Jones vs. Smith an enticing Sugar Bowl matchup

Published 8:02 pm Tuesday, December 30, 2008

NEW ORLEANS — Julio Jones doesn’t often encounter opposing cornerbacks who can match him inch for inch and pound for pound. He will in Utah’s Sean Smith.

Jones is a 6-foot-4, 210-pound freshman who has often been able to outmuscle smaller corners both at the line of scrimmage, jockeying for the ball downfield and when they’re trying to tackle him. Smith is a 6-3, 218-pound All-Mountain West Conference first-team pick.

“Julio Jones in my opinion is the best freshman receiver in the country,” Utah coach Kyle Whittingham said. “He’s a big physical guy. You watch him catch the ball and the SEC defenders just dripping off him. They can’t bring him down. It takes five or six guys to bring him down. But you know we have hopefully a pretty good counter answer.”

Whittingham said he hasn’t seen a bigger corner than Smith on any roster in college football. He said Smith will be matched up on Jones much of the game, especially when Utah loads the line against the run, leaving the corners in one-on-one coverage.

Smith figures he already has a leg up on some other corners who have tried to cover Jones.

“You don’t see any cornerbacks my size in the nation,” he said. “Usually DBs are like 5-10, 180. He just blows those guys right off the line and breaks several tackles. He’s definitely a challenge.”

Jones, a second-team All-Southeastern Conference pick, easily leads the Tide with 51 catches for 847 yards — both school freshman records. He came in widely regarded as the nation’s top receiver prospect.

“He’s not only a great talent but he takes practice to heart,” Tide offensive coordinator Jim McElwain said. “He takes every (repetition) to heart. He plays hard. It’s important to him. Those are the things that really differentiate talent from greatness.”

Smith has five interceptions to tie for the MWC lead and has returned them for a league-leading 151 yards.

It’s a confrontation Smith would love to see as a spectator.

“Definitely. One of the biggest corners in the nation against one of the biggest receivers in the nation,” he said. “That’s a great matchup.”


JOHNSON’S PLANS: Utah players have a midnight curfew on New Year’s Eve, but that doesn’t seem to bother quarterback Brian Johnson.

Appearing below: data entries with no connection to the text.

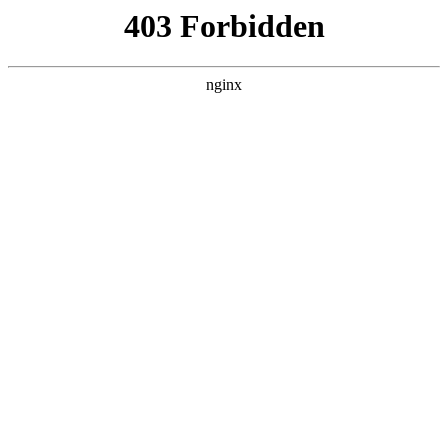
瓜
黑料吃瓜
首页
电视剧
电影
综艺
排行
搜索
CATEGORY
综艺
黑料吃瓜 综艺 栏目，共 3689 部内容，当前
第 1/93 页。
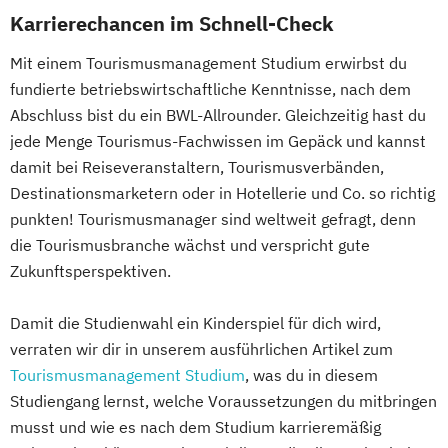
Karrierechancen im Schnell-Check
Mit einem Tourismusmanagement Studium erwirbst du
fundierte betriebswirtschaftliche Kenntnisse, nach dem
Abschluss bist du ein BWL-Allrounder. Gleichzeitig hast du
jede Menge Tourismus-Fachwissen im Gepäck und kannst
damit bei Reiseveranstaltern, Tourismusverbänden,
Destinationsmarketern oder in Hotellerie und Co. so richtig
punkten! Tourismusmanager sind weltweit gefragt, denn
die Tourismusbranche wächst und verspricht gute
Zukunftsperspektiven.
Damit die Studienwahl ein Kinderspiel für dich wird,
verraten wir dir in unserem ausführlichen Artikel zum
Tourismusmanagement Studium
, was du in diesem
Studiengang lernst, welche Voraussetzungen du mitbringen
musst und wie es nach dem Studium karrieremäßig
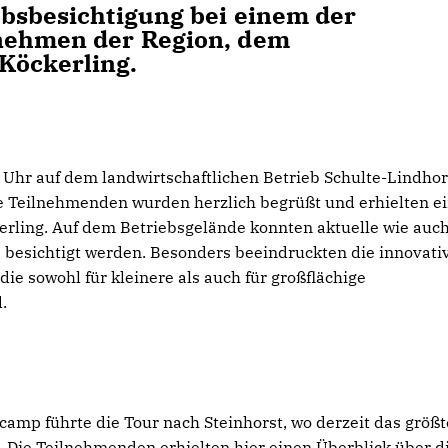
ebsbesichtigung bei einem der
rnehmen der Region, dem
Köckerling.
 Uhr auf dem landwirtschaftlichen Betrieb Schulte-Lindhor
Die Teilnehmenden wurden herzlich begrüßt und erhielten e
kerling. Auf dem Betriebsgelände konnten aktuelle wie auc
besichtigt werden. Besonders beeindruckten die innovati
 die sowohl für kleinere als auch für großflächige
.
camp führte die Tour nach Steinhorst, wo derzeit das größt
. Die Teilnehmenden erhielten hier einen Überblick über d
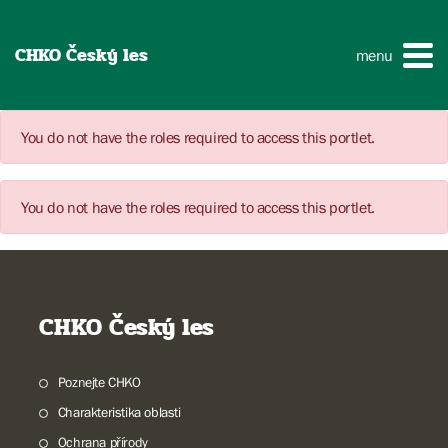
CHKO Český les
menu
You do not have the roles required to access this portlet.
You do not have the roles required to access this portlet.
CHKO Český les
Poznejte CHKO
Charakteristika oblasti
Ochrana přírody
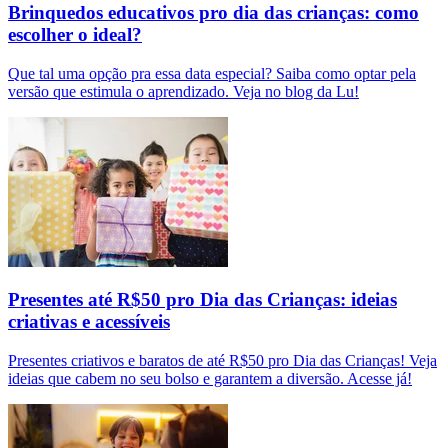
Brinquedos educativos pro dia das crianças: como
escolher o ideal?
Que tal uma opção pra essa data especial? Saiba como optar pela
versão que estimula o aprendizado. Veja no blog da Lu!
Presentes até R$50 pro Dia das Crianças: ideias
criativas e acessíveis
Presentes criativos e baratos de até R$50 pro Dia das Crianças! Veja
ideias que cabem no seu bolso e garantem a diversão. Acesse já!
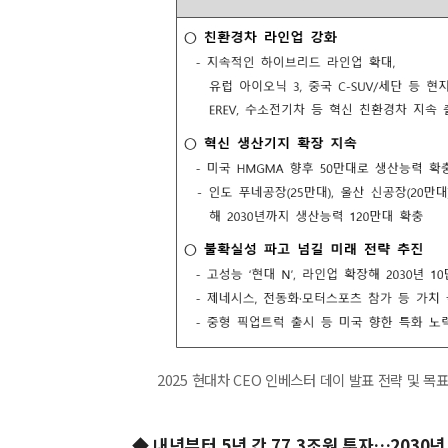
2025 현대차 CEO 인베스터 데이 발표 전략 및 목
◆ 내년부터 5년 간 77.3조원 투자…2030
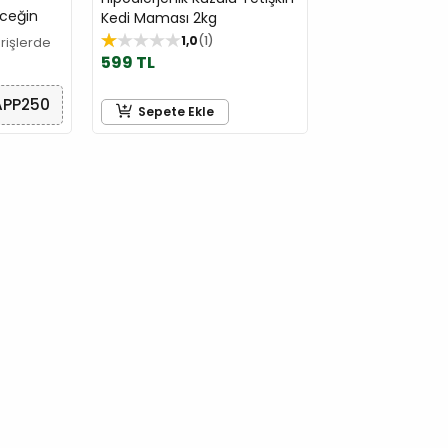
ceğin
Kedi Maması 2kg
1,0
1
arişlerde
599 TL
APP250
Sepete Ekle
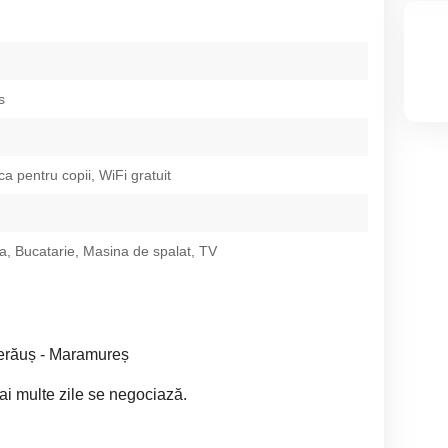
s
a pentru copii, WiFi gratuit
ta, Bucatarie, Masina de spalat, TV
herăuș - Maramureș
mai multe zile se negociază.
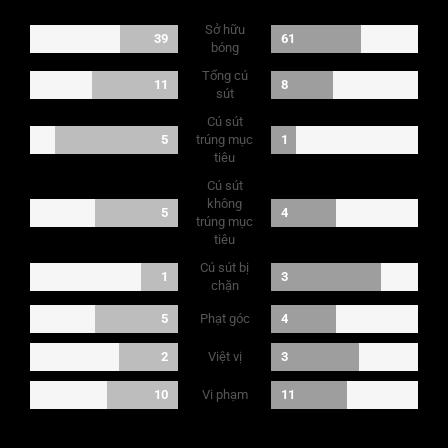
Sở hữu
39
61
bóng
Tổng cú
11
8
sút
Cú sút
5
trúng mục
1
tiêu
Cú sút
không
5
4
trúng mục
tiêu
Cú sút bị
1
3
chặn
Phạt góc
5
4
Việt vị
2
3
Vi phạm
10
11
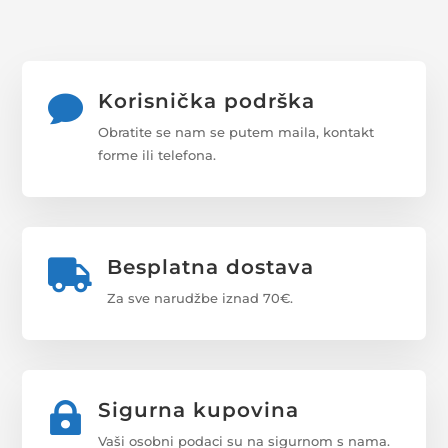
Korisnička podrška

Obratite se nam se putem maila, kontakt
forme ili telefona.
Besplatna dostava

Za sve narudžbe iznad 70€.
Sigurna kupovina

Vaši osobni podaci su na sigurnom s nama.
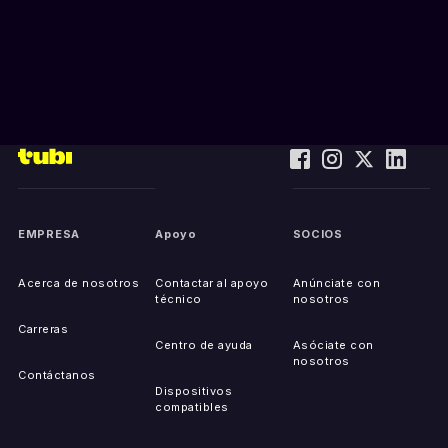
EMPRESA
Apoyo
SOCIOS
Acerca de nosotros
Contactar al apoyo
Anúnciate con
técnico
nosotros
Carreras
Centro de ayuda
Asóciate con
nosotros
Contáctanos
Dispositivos
compatibles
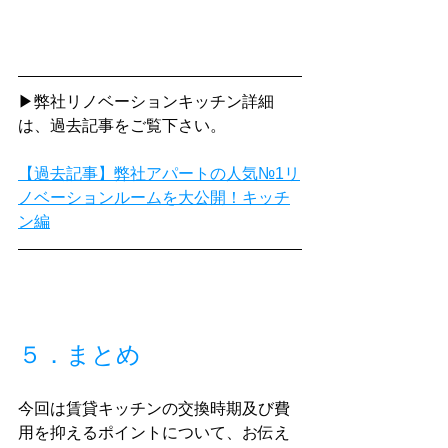
▶弊社リノベーションキッチン詳細
は、過去記事をご覧下さい。
【過去記事】弊社アパートの人気№1リ
ノベーションルームを大公開！キッチ
ン編
５．まとめ
今回は賃貸キッチンの交換時期及び費
用を抑えるポイントについて、お伝え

He said he’s more focused on studying game film than partying on Bourbon Street during game week. He did see the famed party district in the French Quarter last Friday night.

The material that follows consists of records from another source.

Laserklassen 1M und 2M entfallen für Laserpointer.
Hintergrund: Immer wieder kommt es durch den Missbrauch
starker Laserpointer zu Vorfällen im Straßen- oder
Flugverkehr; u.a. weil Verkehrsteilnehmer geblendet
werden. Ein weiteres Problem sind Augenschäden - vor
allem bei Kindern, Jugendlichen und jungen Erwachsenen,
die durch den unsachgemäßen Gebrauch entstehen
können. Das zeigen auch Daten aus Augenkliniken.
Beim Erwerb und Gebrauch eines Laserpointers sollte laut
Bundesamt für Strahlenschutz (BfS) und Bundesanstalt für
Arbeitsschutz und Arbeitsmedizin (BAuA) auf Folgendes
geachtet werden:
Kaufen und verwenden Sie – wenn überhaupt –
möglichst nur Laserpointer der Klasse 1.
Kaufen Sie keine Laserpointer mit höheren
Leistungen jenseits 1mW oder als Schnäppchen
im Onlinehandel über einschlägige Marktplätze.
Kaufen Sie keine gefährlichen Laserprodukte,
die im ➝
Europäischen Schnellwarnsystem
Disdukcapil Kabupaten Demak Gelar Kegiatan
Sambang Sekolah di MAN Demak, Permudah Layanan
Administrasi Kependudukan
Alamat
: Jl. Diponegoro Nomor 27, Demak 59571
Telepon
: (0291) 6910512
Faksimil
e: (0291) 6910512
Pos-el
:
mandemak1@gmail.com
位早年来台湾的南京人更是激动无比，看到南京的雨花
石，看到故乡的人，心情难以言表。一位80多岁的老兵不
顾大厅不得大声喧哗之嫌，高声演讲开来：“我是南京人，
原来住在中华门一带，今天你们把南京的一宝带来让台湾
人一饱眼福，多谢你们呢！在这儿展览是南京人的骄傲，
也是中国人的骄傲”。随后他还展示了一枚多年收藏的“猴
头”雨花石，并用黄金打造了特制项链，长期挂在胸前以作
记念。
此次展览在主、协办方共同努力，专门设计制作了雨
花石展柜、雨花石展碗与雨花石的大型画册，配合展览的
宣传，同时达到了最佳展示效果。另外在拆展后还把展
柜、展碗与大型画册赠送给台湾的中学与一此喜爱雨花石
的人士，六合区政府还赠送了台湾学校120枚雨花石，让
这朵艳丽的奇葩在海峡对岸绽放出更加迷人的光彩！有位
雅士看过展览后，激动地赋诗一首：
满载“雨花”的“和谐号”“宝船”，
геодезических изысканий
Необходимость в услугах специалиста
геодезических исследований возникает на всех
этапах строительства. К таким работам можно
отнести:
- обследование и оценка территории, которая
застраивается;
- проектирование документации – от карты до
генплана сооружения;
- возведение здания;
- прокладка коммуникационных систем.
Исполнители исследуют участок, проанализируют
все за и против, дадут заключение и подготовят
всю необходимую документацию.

“I didn’t really do too much down there,” he said. “It’s nice to go down there and see what it’s all about. I’ve been here before so it’s not new to me, but at the same time it’s a situation where I’m here to win a football game.

“I’ve got the rest of my life after this point to come down to Bourbon Street and hang out and do all that different fun stuff but I’ve got one shot at the Sugar Bowl against Alabama, so I’m doing everything I can to make this count.”

His New Year’s Eve plans? “I’ll probably go in the hotel and watch the ball drop or something. I don’t know.”

Johnson said he approaches bowl game preparation more as extra time to prepare than to party.

“As a senior class and as a program we have way too much riding on it to go down there and screw up the deal by hanging out on Bourbon Street too late,” he said.


RUNNING CODY: Terrence Cody wants the ball. The Tide’s huge All-America nose guard has been used a couple of times as a blocking back on the goal line, and Alabama scored both times.

Do ‘Bama coaches have any plays where the 6-foot-5, 365-pounder takes the handoff instead?

“Not right now,” Cody said. “They’ve still got me at fullback blocking for the running back in goal line situations. I don’t know if they’ve got any running plays for me.

“I’ve told them I could run the ball. I’ve told them put the ball in my hands and we’ll score. But I told them I might do something that you might not like after I score.”

Cody, who is known for exuberant celebrations, has been a focal point for the Utah offense. He has frequently drawn double-teams and even triple-teams this season.

The Utes’ biggest starting offensive lineman is 6-1, 310-pound right guard Robert Conley.

“I’ve never been up against a guy like Terrence Cody, with his size and athleticism,” 305-pound left tackle Zane Beadles said. “I don’t think we’ll do anything much schematically different. We’re going to go in and do the same things we’ve been successful at all season.

“He’s definitely a guy that we need to be aware of.”

Johnson believes his blockers will have a little extra incentive to fare well against Cody.

“I think they will get the opportunity to play with a chip on their shoulder because all we’ve heard for the past 30 days was having to block Mount Cody,” the Utes quarterback said.